Breaking down the MVP races

When we look at who should be the MVPs, I believe there are clear winners in each league.

In the NL, I think Buster Posey is the hands-down winner. I view the award how I believe it was intended. That is, without the player it would drastically change the number of games his team would win. Do I believe the Giants would have made the Postseason without Posey? No, I don’t. He is a catcher who has to handle an entire pitching staff and still produce at the plate. I am not someone who puts much value on batting average, unless that average leads to runs being scored as a result of that average. In Posey’s case, he was able to do that — while playing the most physically demanding position on the field. I don’t think this race will be close.

In the AL, we have heard arguments that Mike Trout may win the MVP over Miguel Cabrera. I am a huge Mike Trout fan and he is probably the best all-around player I have seen come to the big leagues since I was a rookie in 1986. That being said, any writer who thinks he is the MVP over Cabrera doesn’t understand our game very well.

I do believe that an MVP has to affect the game on both sides of the ball. In this case, Trout plays center field as well as anyone in the game. But that is his position. Cabrera was playing out of position at third base and did an average job. To those who say Trout’s play in the field is the reason he should win the award. I say this. Have him play shortstop — a position that is not his natural position.

For me, what Cabrera did this year in winning the Triple Crown makes it a slam dunk for him to win the award. People who vote on this award can’t possibly fathom how hard that is to do in our game today. If I apply the same logic to the AL award that I did with the NL award, it defines the award perfectly. Could the Angels have finished third in the AL West without Trout? Yes, they could. Could the Tigers have won the Central without cabrera? No.

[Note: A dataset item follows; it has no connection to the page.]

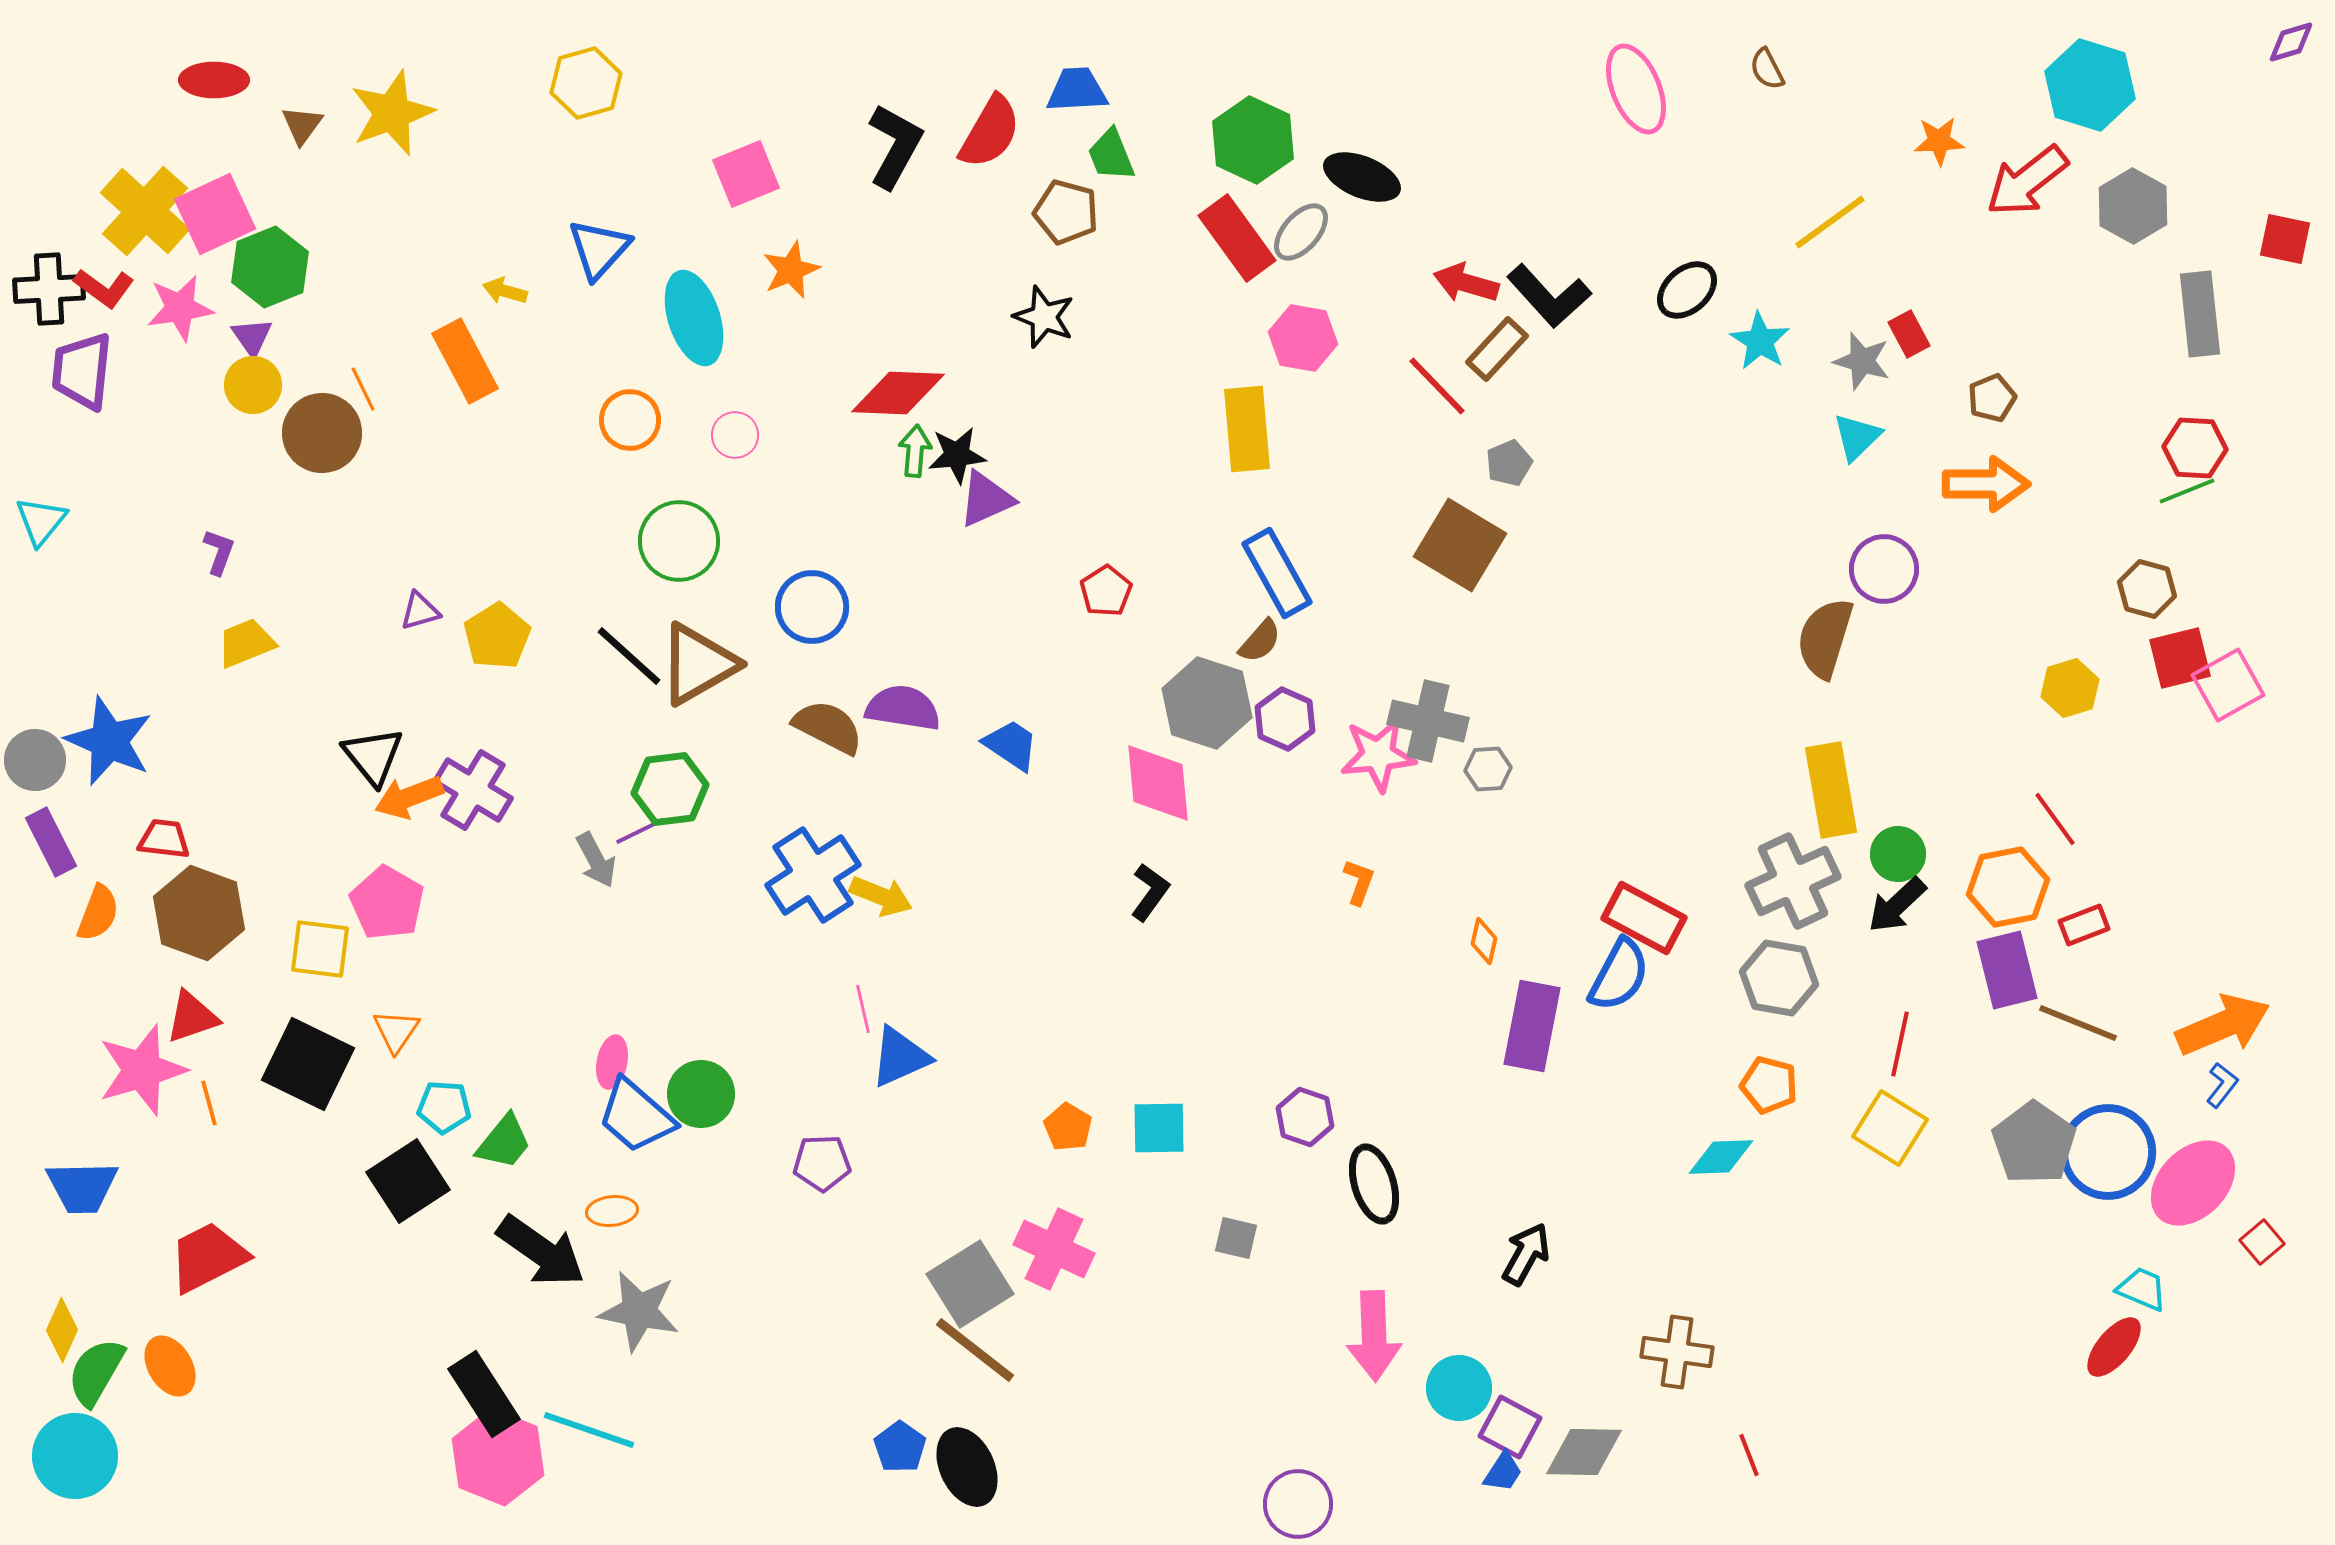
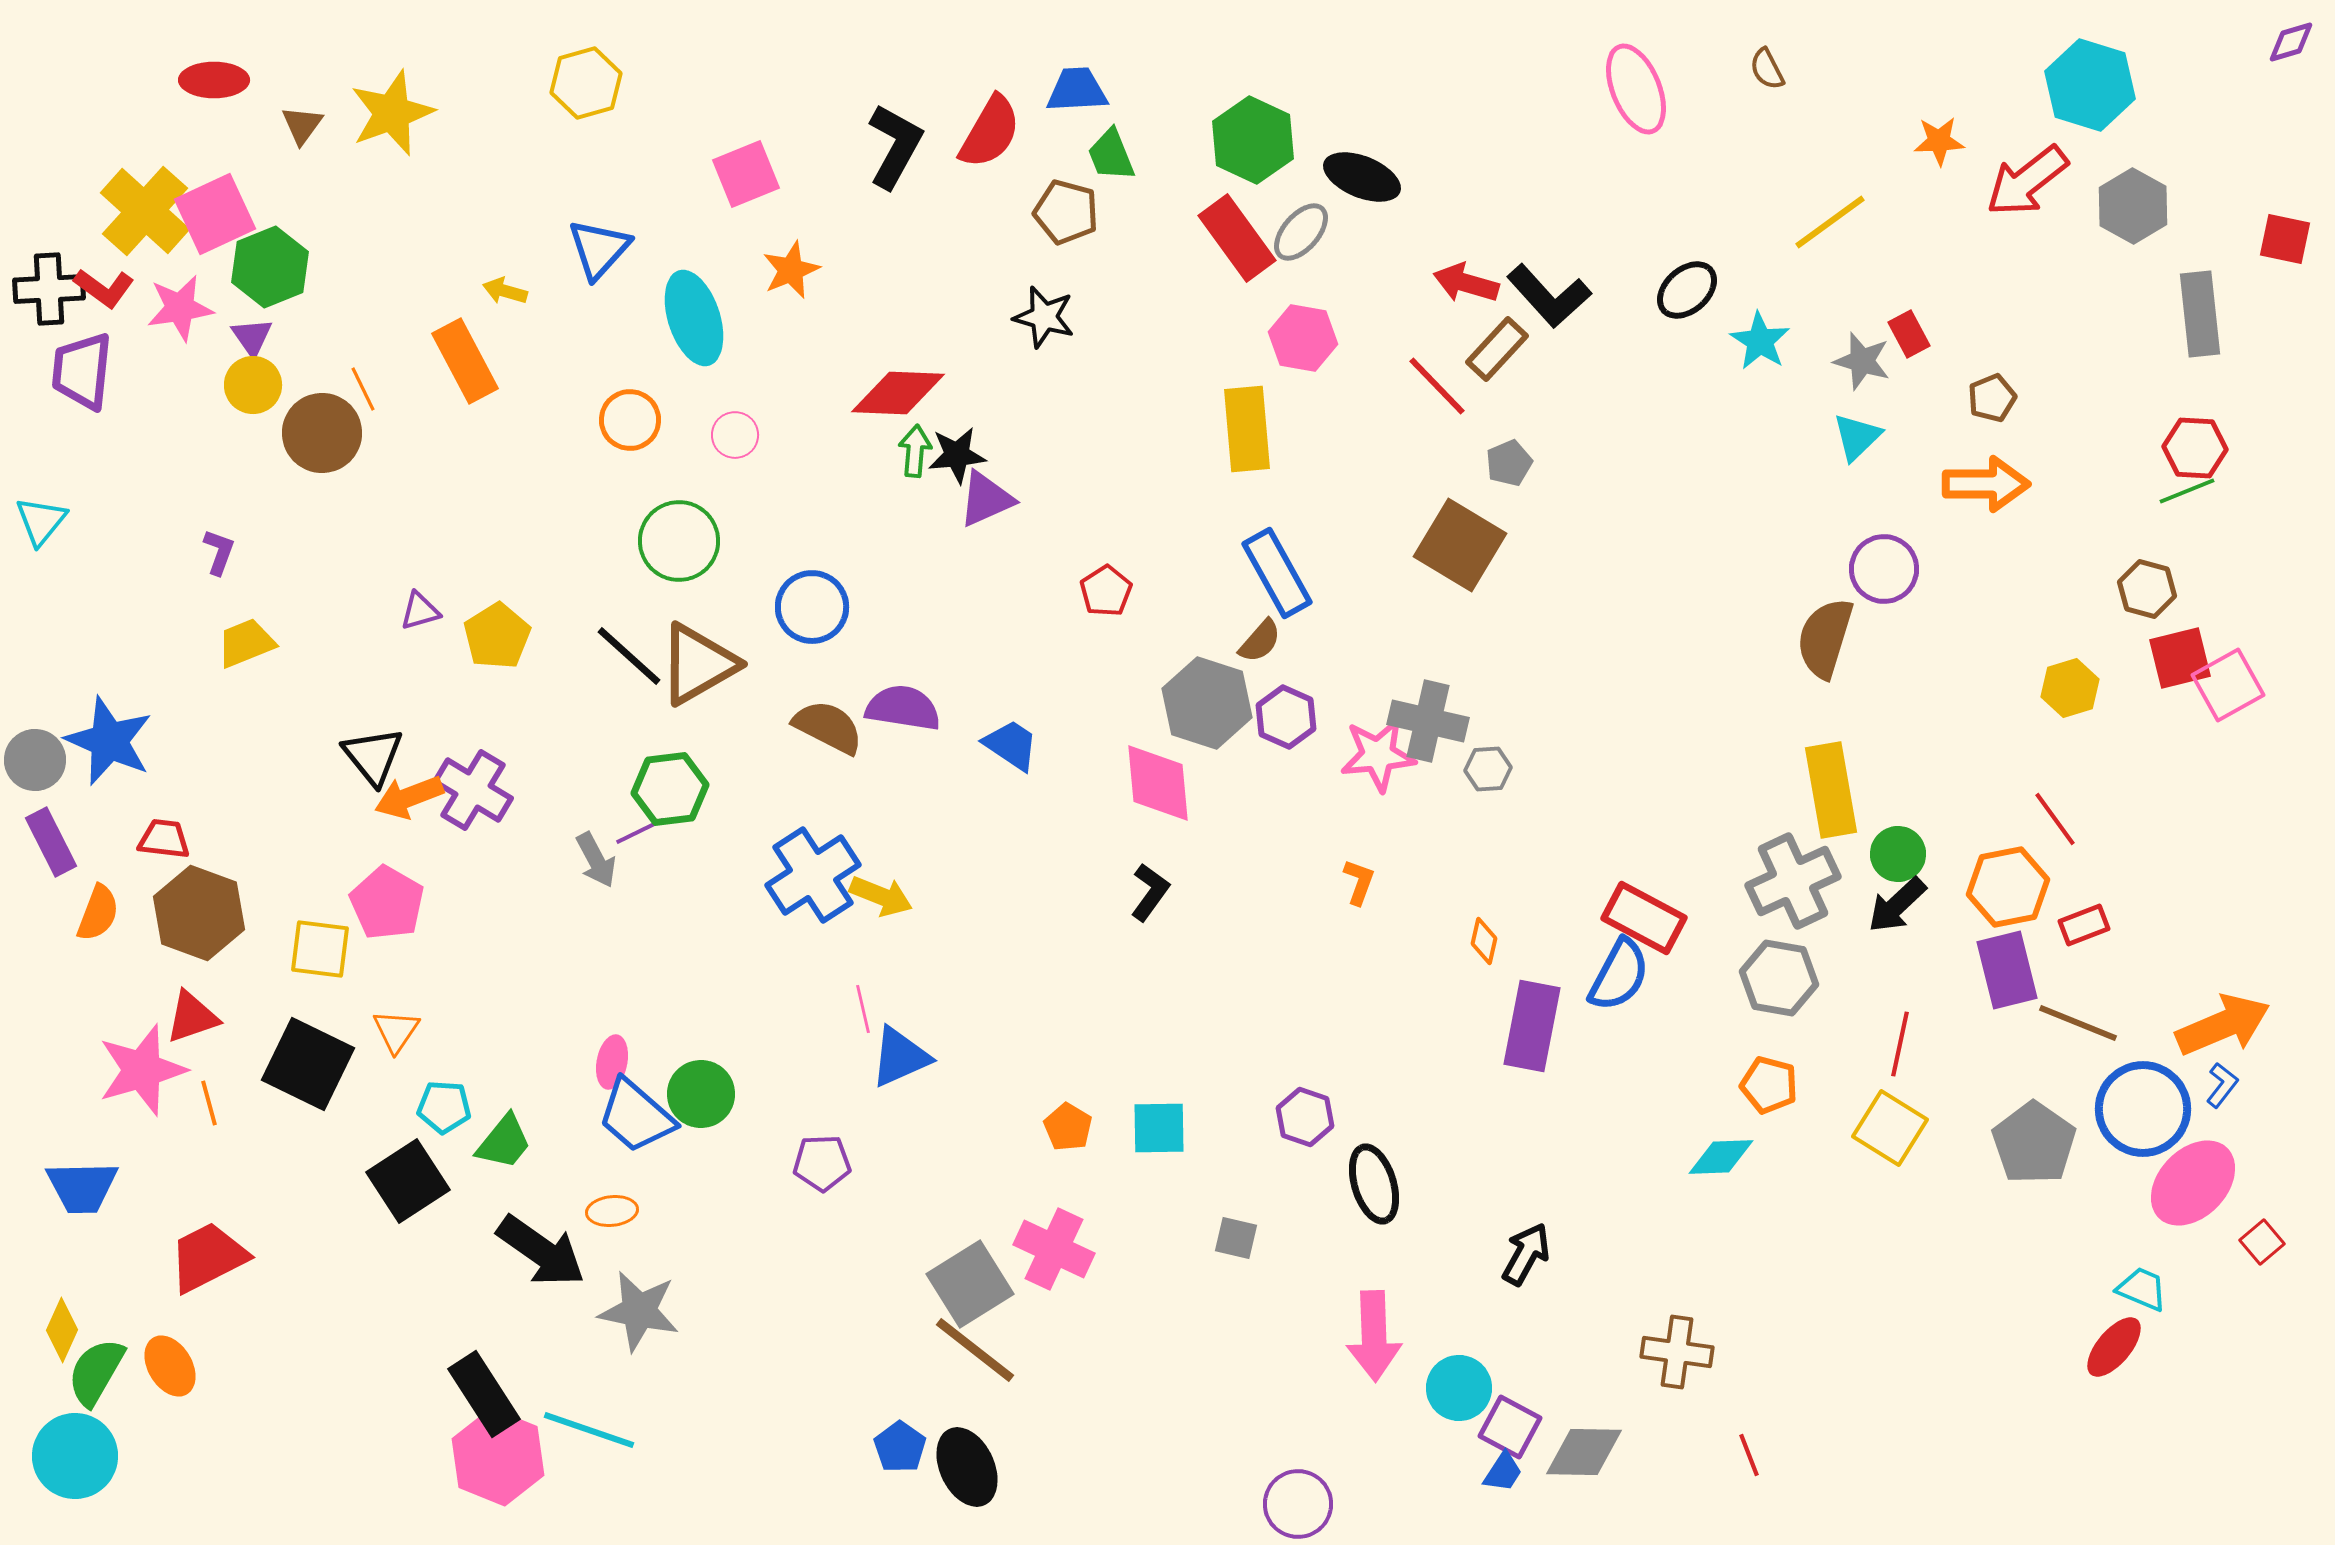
black star at (1044, 317): rotated 6 degrees counterclockwise
purple hexagon at (1285, 719): moved 1 px right, 2 px up
blue circle at (2108, 1152): moved 35 px right, 43 px up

The award is called Most Valuable Player — not most exciting; not most athletic. I truly believe that had Trout not been a rookie doing what he did this year, there wouldn’t even be a debate on the award. Mike Trout may win multiple MVPs in his career, but it ain’t gonna be this year.

I really hope the writers who vote on this get it right. Because if they vote Trout over Cabrera, it will make me think that the people tasked with making these decisions don’t have a clue about what this award is.

1 Comment

Mitch, you kinda shot your reasoning in the foot by stating that Trout would have won had he not been a rookie. My only problem with Cabrera winning the MVP is the fact that he was playing in the weakest division, batting against some of the weakest pitchers in the league, and his team still only managed 88 wins. I mean come on, only one other team in the AL central managed a winning % over .500. That’s just sad. Put the Tigers in any other division and BAM, no play-offs, no triple crown, no MVP. However, compare where the Angels season was headed, pre-Trout, to where he took them after his arrival and you get a sense of how important he was to the team. I get it. No Play-offs, no hardware, but Trout still deserved it in my opinion. Guess the ROY will have to do until next year.